:: Assigned task ::
Restate word for word every entry that appears below, skipping its pictures.

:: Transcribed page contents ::
-*-*-

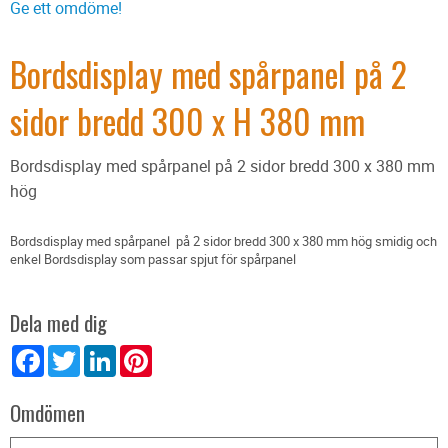
Ge ett omdöme!
Bordsdisplay med spårpanel på 2
sidor bredd 300 x H 380 mm
Bordsdisplay med spårpanel på 2 sidor bredd 300 x 380 mm
hög
Bordsdisplay med spårpanel på 2 sidor bredd 300 x 380 mm hög smidig och
enkel Bordsdisplay som passar spjut för spårpanel
Dela med dig
Facebook
Twitter
LinkedIn
Pinterest
Omdömen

-*-*-

:: Final answer ::
Ge ett omdöme!
Bordsdisplay med spårpanel på 2
sidor bredd 300 x H 380 mm
Bordsdisplay med spårpanel på 2 sidor bredd 300 x 380 mm
hög
Bordsdisplay med spårpanel på 2 sidor bredd 300 x 380 mm hög smidig och
enkel Bordsdisplay som passar spjut för spårpanel
Dela med dig
Facebook
Twitter
LinkedIn
Pinterest
Omdömen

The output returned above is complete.